### Task directions:
Please retype the records below exactly, leaving out any pictures.

### Data section:
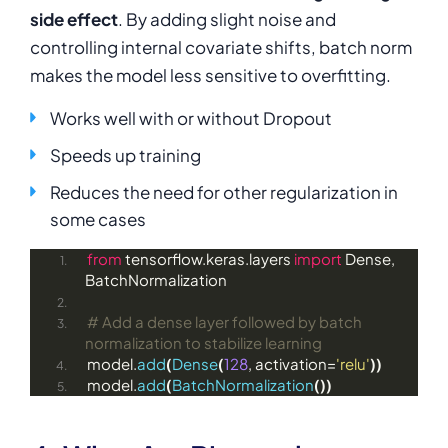
side effect
. By adding slight noise and
controlling internal covariate shifts, batch norm
makes the model less sensitive to overfitting.
Works well with or without Dropout
Speeds up training
Reduces the need for other regularization in
some cases
from
 tensorflow.keras.layers 
import
 Dense, 
BatchNormalization
# Add a dense layer followed by batch 
normalization to stabilize learning
model.
add
(
Dense
(
128
, activation=
'relu'
))
model.
add
(
BatchNormalization
())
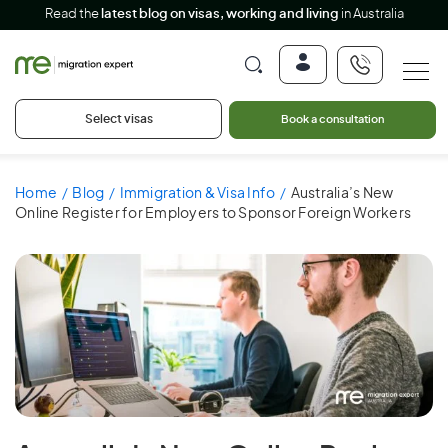
Read the
latest blog on visas, working and living
in Australia
Select visas
Book a consultation
Home
Blog
Immigration & Visa Info
Australia’s New
Online Register for Employers to Sponsor Foreign Workers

### Solution to this task:
side effect
. By adding slight noise and
controlling internal covariate shifts, batch norm
makes the model less sensitive to overfitting.
Works well with or without Dropout
Speeds up training
Reduces the need for other regularization in
some cases
from
 tensorflow.keras.layers 
import
 Dense, 
BatchNormalization
# Add a dense layer followed by batch 
normalization to stabilize learning
model.
add
(
Dense
(
128
, activation=
'relu'
))
model.
add
(
BatchNormalization
())
Read the
latest blog on visas, working and living
in Australia
Select visas
Book a consultation
Home
Blog
Immigration & Visa Info
Australia’s New
Online Register for Employers to Sponsor Foreign Workers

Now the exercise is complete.